This person obviously wasn't an experienced salesperson because, unlike my co-worker, he did not accept failure so easily. He responding by saying that if I was done talking, he wanted to say something. I said, "Sure. Go for it." He said that the last thing he wants to do is waste my time and especially not his, but his company had some great deals that he wanted to share with me.
Obviously, he wasn't going to last in sales very long. I replied:
Look, in a minute I am going to close the door. I am not going to do it to be rude. I am trying to do you a favor. I could let you stand here for 15 minutes and talk to me about your great service, but it isn't going to do any good because I am not buying. I would just be wasting your time - time that you could spend finding somebody who might be interested. Instead, I am going to end the conversation. That way, you don't waste your time on a prospect who isn't going to buy.
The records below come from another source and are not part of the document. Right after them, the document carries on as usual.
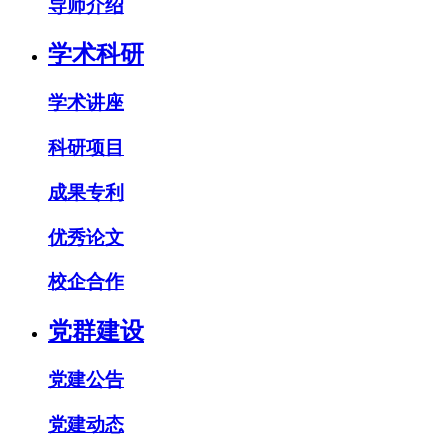
导师介绍
学术科研
学术讲座
科研项目
成果专利
优秀论文
校企合作
党群建设
党建公告
党建动态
He gave me a look as if I had somehow violated some social contract by being brutally honest. He said, well I am sorry you feel that way but if you would just listen...
At that point, I told him that I wished him luck, and that I hoped he had a nice day. I closed the door. As the door was closing, I heard him say "Fine, sir" as he walked away in a huff. He isn't going to last long in this business.
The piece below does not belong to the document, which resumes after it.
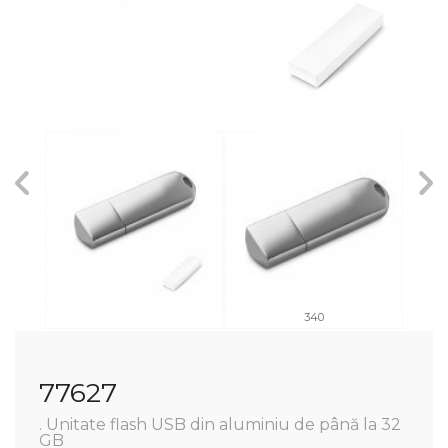
340
77627
. Unitate flash USB din aluminiu de până la 32
GB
If you are in sales and you want to be a success, there are two things to remember:
1. Sales is a numbers game: If you want to make a lot of sales, you need to talk to a lot of prospects. It's that simple.
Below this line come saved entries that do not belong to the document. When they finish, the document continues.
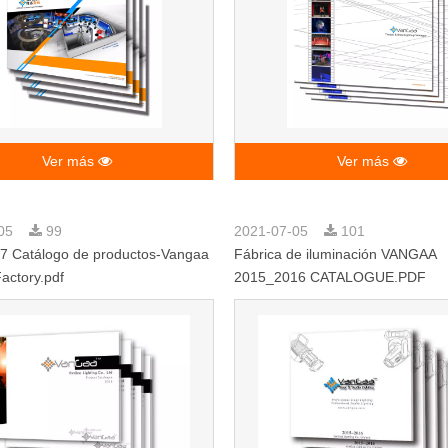
Ver más
Ver más
-05
99
2021-07-05
101
7 Catálogo de productos-Vangaa
Fábrica de iluminación VANGAA
Factory.pdf
2015_2016 CATALOGUE.PDF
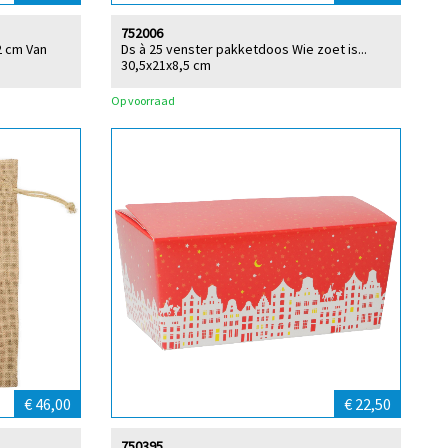
752006
2 cm Van
Ds à 25 venster pakketdoos Wie zoet is...
30,5x21x8,5 cm
Op voorraad
€ 46,00
€ 22,50
750395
2. Accept failure gracefully: It goes against human nature to accept failure. However, in sales where only a small percentage of prospects will become buyers, you need to accept failure so you can move on to the next person (see rule #1). If you try to hold out against hope that you will turn a no into a yes, you'll only slow yourself down in your goal of talking to as many people as possible. In addition, you will only prolong the agony for both you and your prospect. Better to just smile, say thank you for your time, and move on to the next person.
If you follow these two simple rules, you will be well on your way to sales success!